What to work on: Examine each line of the data. Copy those that contain the string "links".

*** Supplied records Section Begins ***

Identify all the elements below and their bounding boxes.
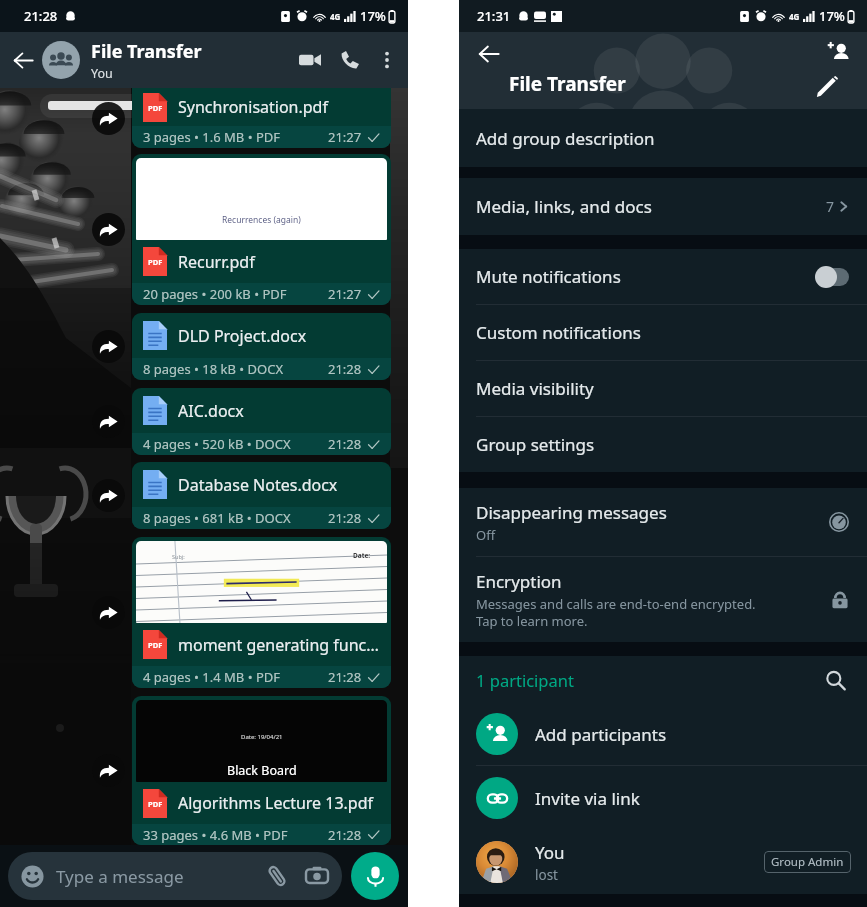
staticText: 21:28 xyxy=(328,360,362,378)
button[interactable]: Add participant xyxy=(821,35,855,69)
staticText: 7 xyxy=(826,197,835,216)
button[interactable]: You xyxy=(459,830,867,894)
button[interactable]: Forward xyxy=(92,596,125,629)
staticText: Custom notifications xyxy=(476,321,641,344)
staticText: 21:28 xyxy=(328,826,362,844)
button[interactable]: Edit group name xyxy=(811,71,843,103)
staticText: Algorithms Lecture 13.pdf xyxy=(178,792,374,814)
staticText: Messages and calls are end-to-end encryp… xyxy=(476,595,756,630)
staticText: PDF xyxy=(148,257,163,267)
button[interactable]: Custom notifications xyxy=(459,305,867,360)
staticText: 21:28 xyxy=(24,7,58,25)
staticText: DLD Project.docx xyxy=(178,325,307,347)
staticText: 3 pages • 1.6 MB • PDF xyxy=(143,128,281,146)
button[interactable]: Forward xyxy=(92,405,125,438)
staticText: 20 pages • 200 kB • PDF xyxy=(143,285,287,303)
staticText: 4 pages • 520 kB • DOCX xyxy=(143,435,291,453)
button[interactable]: PDF xyxy=(132,88,391,148)
staticText: File Transfer xyxy=(509,71,626,97)
staticText: Recurrences (again) xyxy=(222,214,301,226)
button[interactable]: Disappearing messages xyxy=(459,488,867,556)
button[interactable]: Media visibility xyxy=(459,361,867,416)
staticText: 21:28 xyxy=(328,668,362,686)
staticText: Black Board xyxy=(227,762,297,779)
staticText: Recurr.pdf xyxy=(178,251,255,273)
staticText: Off xyxy=(476,526,496,544)
button[interactable]: Media, links, and docs xyxy=(459,178,867,235)
staticText: 4 pages • 1.4 MB • PDF xyxy=(143,668,281,686)
button[interactable]: Forward xyxy=(92,330,125,363)
staticText: PDF xyxy=(148,799,163,809)
staticText: 21:28 xyxy=(328,435,362,453)
staticText: Subj: xyxy=(172,553,185,560)
staticText: 17% xyxy=(360,7,386,25)
staticText: Media visibility xyxy=(476,377,594,400)
staticText: Synchronisation.pdf xyxy=(178,96,328,118)
button[interactable]: Add participants xyxy=(459,703,867,765)
button[interactable]: Date: 19/04/21 xyxy=(132,696,391,845)
staticText: Database Notes.docx xyxy=(178,474,338,496)
button[interactable]: Forward xyxy=(92,102,125,135)
button[interactable]: Invite via link xyxy=(459,766,867,830)
button[interactable]: Video call xyxy=(290,40,330,80)
staticText: Encryption xyxy=(476,570,562,593)
button[interactable]: AIC.docx xyxy=(132,388,391,455)
staticText: moment generating funct… xyxy=(178,634,381,656)
button[interactable]: Voice call xyxy=(330,40,370,80)
button[interactable]: DLD Project.docx xyxy=(132,313,391,380)
staticText: 33 pages • 4.6 MB • PDF xyxy=(143,826,288,844)
staticText: AIC.docx xyxy=(178,400,244,422)
staticText: Disappearing messages xyxy=(476,501,667,524)
button[interactable]: Type a message xyxy=(8,852,342,900)
staticText: Type a message xyxy=(56,865,184,888)
staticText: 21:28 xyxy=(328,509,362,527)
button[interactable]: Encryption xyxy=(459,557,867,642)
staticText: 21:27 xyxy=(328,128,362,146)
button[interactable]: Recurrences (again) xyxy=(132,154,391,305)
button[interactable]: Forward xyxy=(92,754,125,787)
staticText: 21:27 xyxy=(328,285,362,303)
button[interactable]: Search participants xyxy=(819,664,851,696)
staticText: 8 pages • 681 kB • DOCX xyxy=(143,509,291,527)
staticText: Media, links, and docs xyxy=(476,195,652,218)
staticText: 4G xyxy=(330,11,341,22)
staticText: Add participants xyxy=(535,723,667,746)
button[interactable]: Voice message xyxy=(351,852,399,900)
staticText: Group Admin xyxy=(771,854,844,870)
button[interactable]: Forward xyxy=(92,213,125,246)
staticText: Group settings xyxy=(476,433,595,456)
staticText: PDF xyxy=(148,103,163,113)
staticText: 4G xyxy=(789,11,800,22)
staticText: Date: 19/04/21 xyxy=(241,733,283,741)
staticText: lost xyxy=(535,866,558,884)
staticText: File Transfer xyxy=(91,39,202,64)
button[interactable]: Back xyxy=(472,37,506,71)
staticText: Add group description xyxy=(476,127,655,150)
button[interactable]: Database Notes.docx xyxy=(132,462,391,529)
button[interactable]: Back xyxy=(6,43,40,77)
staticText: You xyxy=(535,841,565,864)
staticText: 1 participant xyxy=(476,669,574,691)
button[interactable]: Date: xyxy=(132,537,391,688)
staticText: PDF xyxy=(148,640,163,650)
button[interactable]: Group settings xyxy=(459,417,867,472)
staticText: 17% xyxy=(819,7,845,25)
staticText: Mute notifications xyxy=(476,265,621,288)
button[interactable]: Mute notifications xyxy=(459,249,867,304)
staticText: You xyxy=(91,65,113,82)
staticText: 21:31 xyxy=(477,7,511,25)
button[interactable]: Add group description xyxy=(459,109,867,167)
staticText: 8 pages • 18 kB • DOCX xyxy=(143,360,284,378)
button[interactable]: More options xyxy=(370,43,404,77)
button[interactable]: Forward xyxy=(92,479,125,512)
staticText: Date: xyxy=(353,551,371,560)
staticText: Invite via link xyxy=(535,787,640,810)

*** Supplied records Section Ends ***

Response to the task:
button[interactable]: Media, links, and docs xyxy=(459,178,867,235)
staticText: Media, links, and docs xyxy=(476,195,652,218)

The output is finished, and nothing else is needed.